__Exercise instructions__.
Among the entries below, only the lines from the one with "New Listing In" through the one with "Top 10 Comedy Clubs in Dallas" are to be retyped, exactly and without pictures.

Data shown START

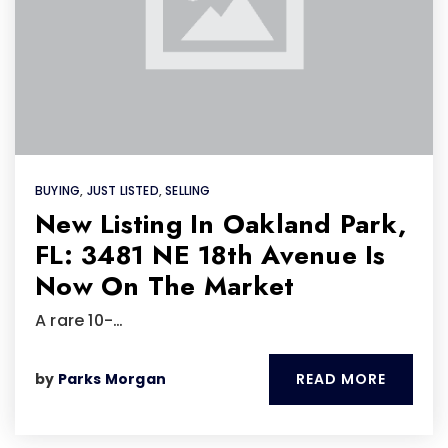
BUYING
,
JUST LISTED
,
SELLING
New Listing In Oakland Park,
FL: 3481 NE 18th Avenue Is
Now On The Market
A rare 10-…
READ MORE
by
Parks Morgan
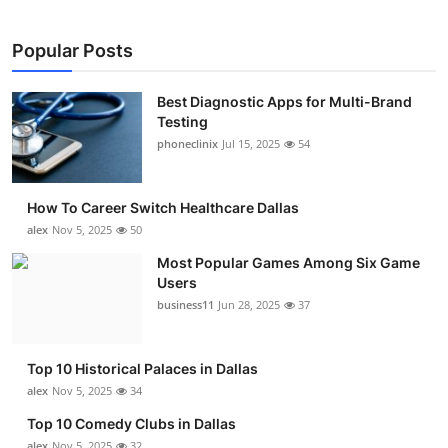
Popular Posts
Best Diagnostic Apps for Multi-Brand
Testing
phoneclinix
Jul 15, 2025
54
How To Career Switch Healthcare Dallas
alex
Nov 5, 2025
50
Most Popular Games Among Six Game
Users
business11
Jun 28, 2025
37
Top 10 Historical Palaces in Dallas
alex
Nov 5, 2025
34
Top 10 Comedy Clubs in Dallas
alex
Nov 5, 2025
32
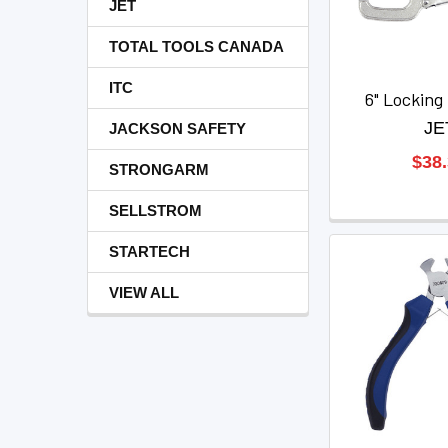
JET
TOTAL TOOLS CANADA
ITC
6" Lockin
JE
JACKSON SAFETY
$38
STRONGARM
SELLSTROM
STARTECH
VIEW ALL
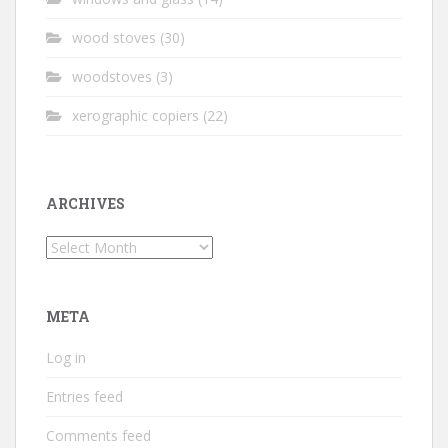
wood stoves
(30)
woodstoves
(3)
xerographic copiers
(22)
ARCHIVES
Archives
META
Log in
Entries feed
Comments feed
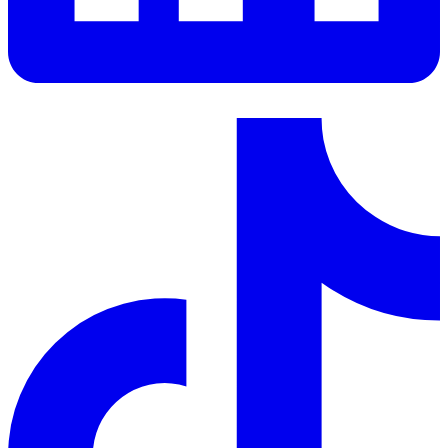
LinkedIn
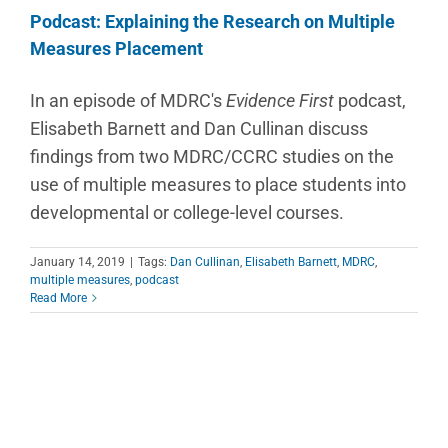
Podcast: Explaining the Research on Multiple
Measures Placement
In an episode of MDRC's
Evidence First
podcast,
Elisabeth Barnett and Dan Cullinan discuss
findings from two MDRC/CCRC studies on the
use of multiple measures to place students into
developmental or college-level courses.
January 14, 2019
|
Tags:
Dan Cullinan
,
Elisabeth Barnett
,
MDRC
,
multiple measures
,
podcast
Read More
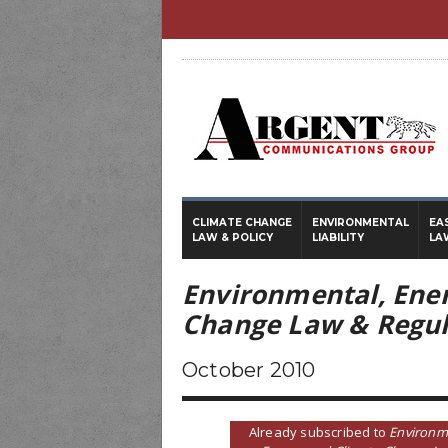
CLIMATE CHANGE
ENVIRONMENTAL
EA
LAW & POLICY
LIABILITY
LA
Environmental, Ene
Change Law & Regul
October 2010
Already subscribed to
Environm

Data shown END

__Result of this task__.
New Listing In Oakland Park,
FL: 3481 NE 18th Avenue Is
Now On The Market
A rare 10-…
READ MORE
by
Parks Morgan
Popular Posts
Best Diagnostic Apps for Multi-Brand
Testing
phoneclinix
Jul 15, 2025
54
How To Career Switch Healthcare Dallas
alex
Nov 5, 2025
50
Most Popular Games Among Six Game
Users
business11
Jun 28, 2025
37
Top 10 Historical Palaces in Dallas
alex
Nov 5, 2025
34
Top 10 Comedy Clubs in Dallas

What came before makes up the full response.